**_After obtaining `output2`, I separated the Boolean columns, `normalized_distance`, and `similarity_score` from the rest of the dataset. I then ran the model on both datasets and achieved better results with the dataset containing the specified columns._**

#### Output 3
**Best parameters:** `{'n_estimators': 150, 'max_samples': 128, 'contamination': 0.1602582555413908, 'max_features': 0.9, 'bootstrap': False}`
**Best score:** `0.719502379676749`


In the third iteration, I introduced a new value for `contamination` and increased `n_estimators` to `150`. This resulted in a significant improvement, with the best score reaching `0.719502379676749`.

#### Output 4
**Best parameters:** `{'n_estimators': 150, 'max_samples': 64, 'contamination': 0.1, 'max_features': 0.9, 'bootstrap': False}`
**Best score:** `0.7301869661156942`

In the fourth iteration, I further reduced `max_samples` to `64`, which led to an even better score of `0.7301869661156942`. This iteration confirmed that a smaller sample size was beneficial for the model's performance.

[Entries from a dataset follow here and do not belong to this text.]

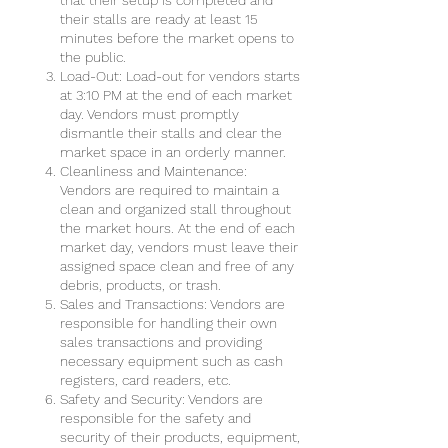
that their setup is completed and
their stalls are ready at least 15
minutes before the market opens to
the public.
Load-Out: Load-out for vendors starts
at 3:10 PM at the end of each market
day. Vendors must promptly
dismantle their stalls and clear the
market space in an orderly manner.
Cleanliness and Maintenance:
Vendors are required to maintain a
clean and organized stall throughout
the market hours. At the end of each
market day, vendors must leave their
assigned space clean and free of any
debris, products, or trash.
Sales and Transactions: Vendors are
responsible for handling their own
sales transactions and providing
necessary equipment such as cash
registers, card readers, etc.
Safety and Security: Vendors are
responsible for the safety and
security of their products, equipment,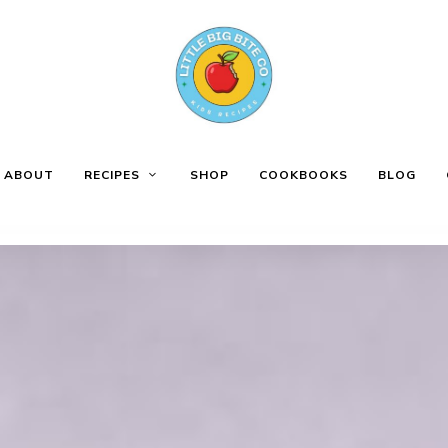
ABOUT
RECIPES
SHOP
COOKBOOKS
BLOG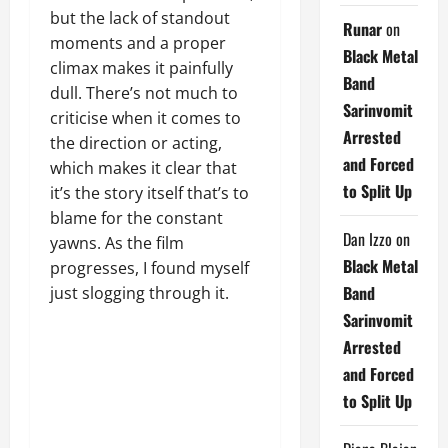
but the lack of standout
Runar
on
moments and a proper
Black Metal
climax makes it painfully
Band
dull. There’s not much to
Sarinvomit
criticise when it comes to
Arrested
the direction or acting,
and Forced
which makes it clear that
to Split Up
it’s the story itself that’s to
blame for the constant
Dan Izzo
on
yawns. As the film
Black Metal
progresses, I found myself
Band
just slogging through it.
Sarinvomit
Arrested
and Forced
to Split Up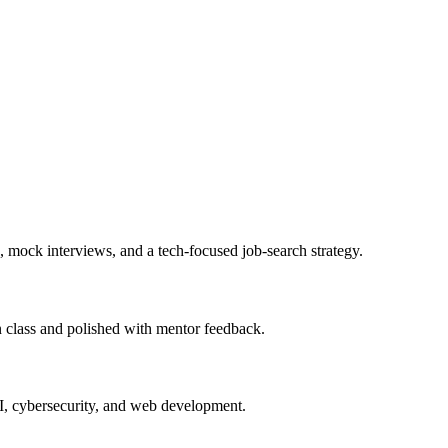
, mock interviews, and a tech-focused job-search strategy.
in class and polished with mentor feedback.
AI, cybersecurity, and web development.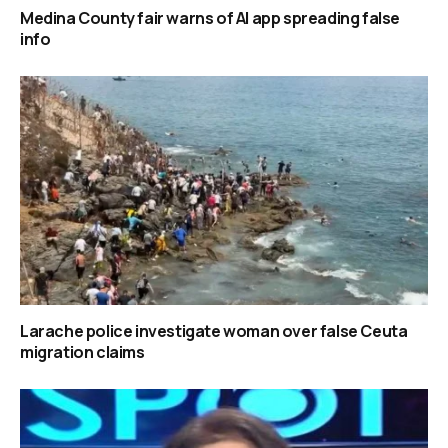
Medina County fair warns of AI app spreading false
info
Larache police investigate woman over false Ceuta
migration claims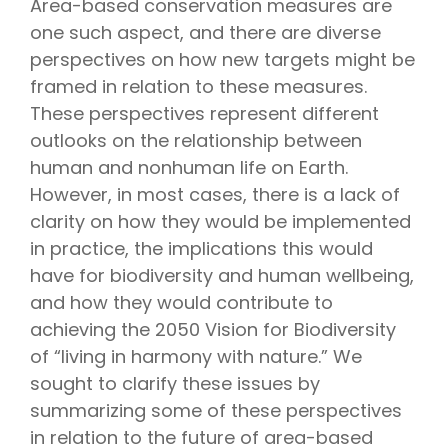
Area-based conservation measures are
one such aspect, and there are diverse
perspectives on how new targets might be
framed in relation to these measures.
These perspectives represent different
outlooks on the relationship between
human and nonhuman life on Earth.
However, in most cases, there is a lack of
clarity on how they would be implemented
in practice, the implications this would
have for biodiversity and human wellbeing,
and how they would contribute to
achieving the 2050 Vision for Biodiversity
of “living in harmony with nature.” We
sought to clarify these issues by
summarizing some of these perspectives
in relation to the future of area-based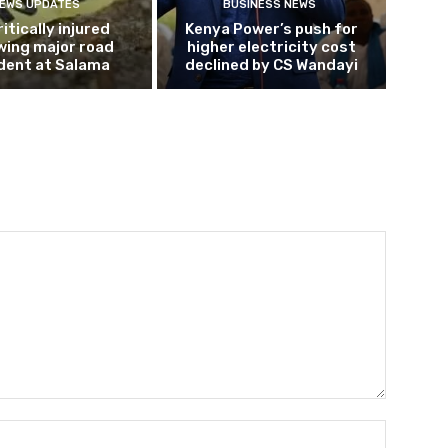
EWS UPDATES
BUSINESS NEWS
ritically injured
Kenya Power’s push for
wing major road
higher electricity cost
dent at Salama
declined by CS Wandayi
Name:*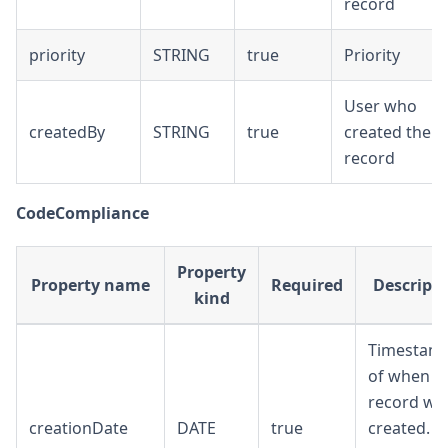
record
priority
STRING
true
Priority
User who
createdBy
STRING
true
created the
record
CodeCompliance
Property
Property name
Required
Descript
kind
Timestam
of when th
record wa
creationDate
DATE
true
created. T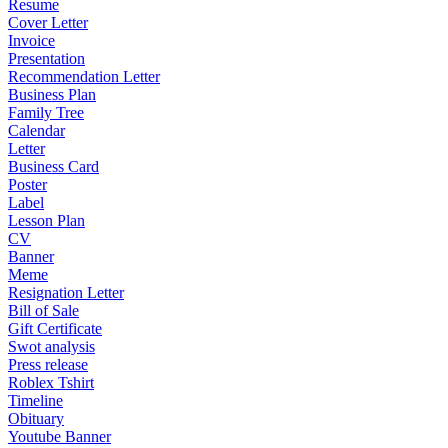
Resume
Cover Letter
Invoice
Presentation
Recommendation Letter
Business Plan
Family Tree
Calendar
Letter
Business Card
Poster
Label
Lesson Plan
CV
Banner
Meme
Resignation Letter
Bill of Sale
Gift Certificate
Swot analysis
Press release
Roblex Tshirt
Timeline
Obituary
Youtube Banner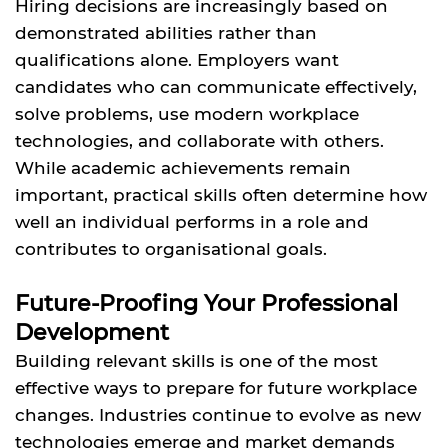
Hiring decisions are increasingly based on
demonstrated abilities rather than
qualifications alone. Employers want
candidates who can communicate effectively,
solve problems, use modern workplace
technologies, and collaborate with others.
While academic achievements remain
important, practical skills often determine how
well an individual performs in a role and
contributes to organisational goals.
Future-Proofing Your Professional
Development
Building relevant skills is one of the most
effective ways to prepare for future workplace
changes. Industries continue to evolve as new
technologies emerge and market demands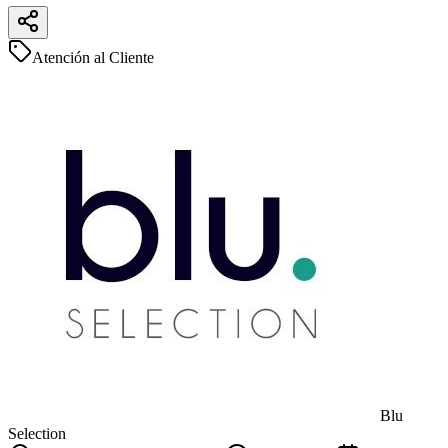
Atención al Cliente
Blu
Selection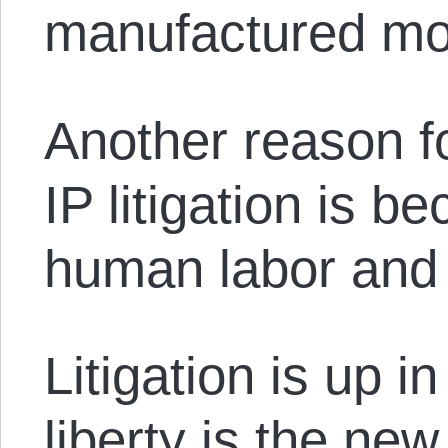
manufactured mo
Another reason fo
IP litigation is b
human labor and 
Litigation is up 
liberty is the new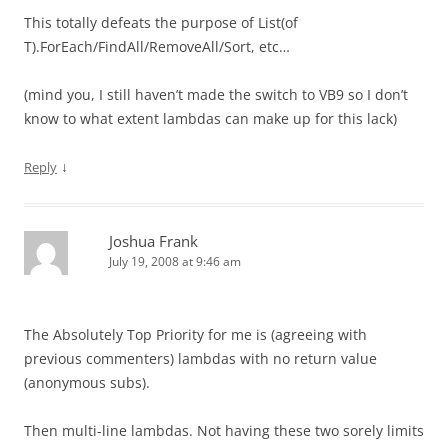
This totally defeats the purpose of List(of
T).ForEach/FindAll/RemoveAll/Sort, etc…
(mind you, I still haven’t made the switch to VB9 so I don’t
know to what extent lambdas can make up for this lack)
↓
Reply
Joshua Frank
July 19, 2008 at 9:46 am
The Absolutely Top Priority for me is (agreeing with
previous commenters) lambdas with no return value
(anonymous subs).
Then multi-line lambdas. Not having these two sorely limits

In the final iteration, I confirmed the best parameters from the previous iteration. The score remained consistent at `0.7301869661156942`, indicating that the model had reached an optimal configuration for the given dataset.

### Conclusion
Through each iteration, I systematically explored different hyperparameter combinations and derived insights from previous results. This iterative approach allowed me to progressively improve the model's performance, ultimately achieving a significant increase in the best score from `0.6556688332880479` to `0.7301869661156942`. 

In [1]:
import pandas as pd
import numpy as np
from sklearn.ensemble import IsolationForest
from sklearn.model_selection import KFold
from sklearn.cluster import KMeans
from sklearn.metrics import silhouette_score
import sys

In [2]:
# Load data (replace with your dataset)
data = pd.read_csv(r"C:\Users\Tanmay\V-Patrol\work\final.csv")
data.drop(columns=["Unnamed: 0","Unnamed: 0.1","Unnamed: 0.2","Unnamed: 0.3","Unnamed: 0.4","Unnamed: 0.5","Unnamed: 0.6","Unnamed: 0.7"],inplace=True)

In [None]:
# Convert boolean columns to int64
bool_columns = data.select_dtypes(include='bool').columns
data[bool_columns] = data[bool_columns].astype('int64')

In [None]:
X = data.values

In [None]:


# Define the parameter grid with sampled values
param_grid = {
    'n_estimators': [100,150],
    'max_samples': [32,64, 128],
    'contamination': [0.1],
    'max_features': [0.75, 0.90,1],
    'bootstrap': [False]
}


def hybrid_scorer(scores):
    norm_scores = (scores - scores.min()) / (scores.max() - scores.min())
    cluster_labels = KMeans(n_clusters=2, n_init=10).fit_predict(norm_scores.reshape(-1, 1))
    cluster_score = silhouette_score(norm_scores.reshape(-1, 1), cluster_labels)

    return cluster_score

# Cross-validation setup
kf = KFold(n_splits=2, shuffle=True, random_state=42)

# Store results
best_score = -np.inf
best_params = None
results = []

# Nested for loops to iterate over parameter combinations
for n_estimators in param_grid['n_estimators']:
    for max_samples in param_grid['max_samples']:
        for contamination in param_grid['contamination']:
            for max_features in param_grid['max_features']:
                for bootstrap in param_grid['bootstrap']:
                    # Initialize the model with the current parameters
                    model = IsolationForest(
                        n_estimators=n_estimators,
                        max_samples=max_samples,
                        contamination=contamination,
                        max_features=max_features,
                        bootstrap=bootstrap,
                        random_state=42
                    )

                    # Perform cross-validation
                    fold_scores = []
                    for train_index, test_index in kf.split(X):
                        X_train, X_test = X[train_index], X[test_index]
                        model.fit(X_train)
                        scores = model.decision_function(X_test)
                        score = hybrid_scorer(scores)
                        fold_scores.append(score)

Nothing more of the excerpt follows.